With the new year comes the Consumer Electronics Show (CES). In geek land, that means new gadgets. It is amazing how quickly the rarefied air of ‘bleeding edge’ can become part of consumer electronics.
And with 2012, this is exactly what were seeing. Consumer electronics has a relative heavy (LG Electronics, Korea) teaming up with the BIG fish in a small pond of speech recognition, Nuance Communications.
Speech recognition may be a novelty to many, being introduced by Apple’s Seri voice recognition on the iPhone. Yes, any rational individual would admit this is the first mass-market product. In no stretch of the imagination does it make it the first product. This author has been looking at business cases for speech recognition for 25 years.
So what does this have to do with virtualization? Answer, pretty much every thing.
The reality is speech recognition is both resource intensive and until this point a highly niche market. Since most consumers are not yet up to using voice for commanding a computer, it makes complete sense to virtualize a heavy resource that not many people will (yet) utilize.
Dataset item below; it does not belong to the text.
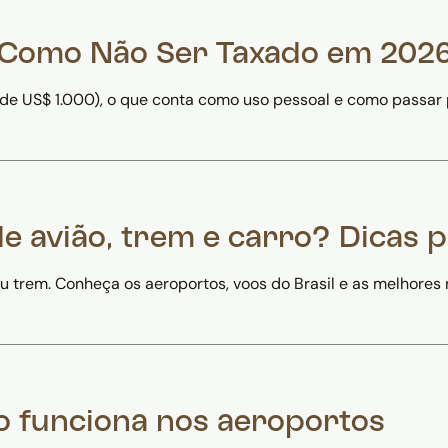
: Como Não Ser Taxado em 202
a de US$ 1.000), o que conta como uso pessoal e como passar 
 avião, trem e carro? Dicas p
 trem. Conheça os aeroportos, voos do Brasil e as melhores 
o funciona nos aeroportos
Virtualization allows with the magic of multi core processors to dedicate the specialized application (in this case Speech Recognition <SR>) to its own core. For the end-user that says SR?, That core is not consuming energy or perhaps more important, RAM. (A person can always plug into the cigarette lighter for more power. RAM is a considerably more precious commodity at this moment in time).
For the SR savvy person, virtualization, turning on and off a single (dedicated?) CPU core gives them quite snappy performance without going through energy as though it was coming from a hydroelectric plant in the trunk of the car.
While fully acknowledging the SR advances made on the Apple iPhone with Seri, let’s call a spade a spade. It requires the heavy lifting of SR to be done on Apple’s servers. And that means wireless connectivity. No connection, no SR.
While looking into a crystal ball is at best, always cloudy – the 2012 battlelines appear to being quite clear.
Nuance Communications in a joint venture with LG Electronics is going to be directly competing with Windows 8 and its internally developed Speech program, which has used the same code since Vista, Windows.
Is it possible that Apple’s Seri will open the doors to these two competitors, that are seemingly hell-bent on not requiring wireless communications and saving resources by using virtualization?